-- SUPPLIED RECORDS follows --
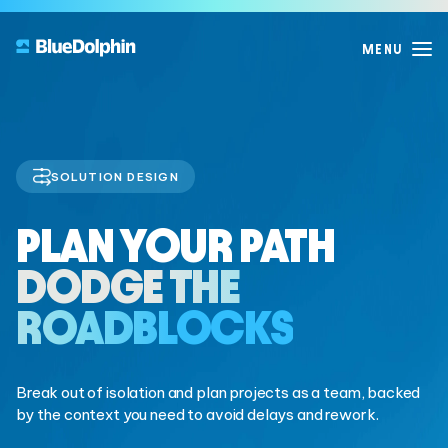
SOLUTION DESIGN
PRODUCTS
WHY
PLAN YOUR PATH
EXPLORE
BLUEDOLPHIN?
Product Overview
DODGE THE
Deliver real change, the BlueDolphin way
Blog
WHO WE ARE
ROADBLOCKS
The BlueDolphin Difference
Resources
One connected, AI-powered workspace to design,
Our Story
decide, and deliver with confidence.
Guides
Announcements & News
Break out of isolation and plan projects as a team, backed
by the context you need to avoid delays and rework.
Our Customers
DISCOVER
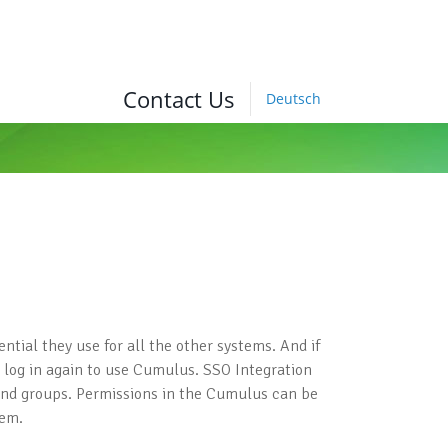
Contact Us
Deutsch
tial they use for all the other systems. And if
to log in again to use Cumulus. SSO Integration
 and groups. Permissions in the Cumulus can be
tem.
-- SUPPLIED RECORDS concluded --
-- SUPPLIED RECORDS follows --
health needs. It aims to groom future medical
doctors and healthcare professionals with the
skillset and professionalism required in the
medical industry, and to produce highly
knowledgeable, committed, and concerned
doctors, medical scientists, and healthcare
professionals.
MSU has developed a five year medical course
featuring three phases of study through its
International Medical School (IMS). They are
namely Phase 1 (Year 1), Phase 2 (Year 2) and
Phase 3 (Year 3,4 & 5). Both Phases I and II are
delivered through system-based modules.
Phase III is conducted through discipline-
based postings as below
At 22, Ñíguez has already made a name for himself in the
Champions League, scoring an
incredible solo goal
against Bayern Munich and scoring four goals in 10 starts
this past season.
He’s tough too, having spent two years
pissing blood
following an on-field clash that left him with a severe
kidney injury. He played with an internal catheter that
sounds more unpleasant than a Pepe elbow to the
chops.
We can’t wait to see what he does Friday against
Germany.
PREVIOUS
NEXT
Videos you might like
-- SUPPLIED RECORDS concluded --
-- SUPPLIED RECORDS follows --
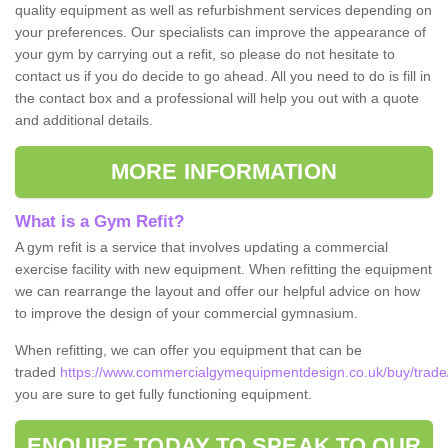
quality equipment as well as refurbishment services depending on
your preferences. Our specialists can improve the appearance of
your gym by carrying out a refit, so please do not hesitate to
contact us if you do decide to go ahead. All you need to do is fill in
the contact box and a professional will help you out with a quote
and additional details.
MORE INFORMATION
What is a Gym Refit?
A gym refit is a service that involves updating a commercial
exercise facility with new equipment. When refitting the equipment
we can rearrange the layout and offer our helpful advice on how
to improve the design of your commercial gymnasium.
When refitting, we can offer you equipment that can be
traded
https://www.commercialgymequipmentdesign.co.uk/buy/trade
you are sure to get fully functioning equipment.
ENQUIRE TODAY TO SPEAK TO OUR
-- SUPPLIED RECORDS concluded --
* **PROBLEM DETAILS**: Check each line above for the word "through" and copy the ones that have it.

* **EXERCISE SOLUTION**:
featuring three phases of study through its
delivered through system-based modules.
Phase III is conducted through discipline-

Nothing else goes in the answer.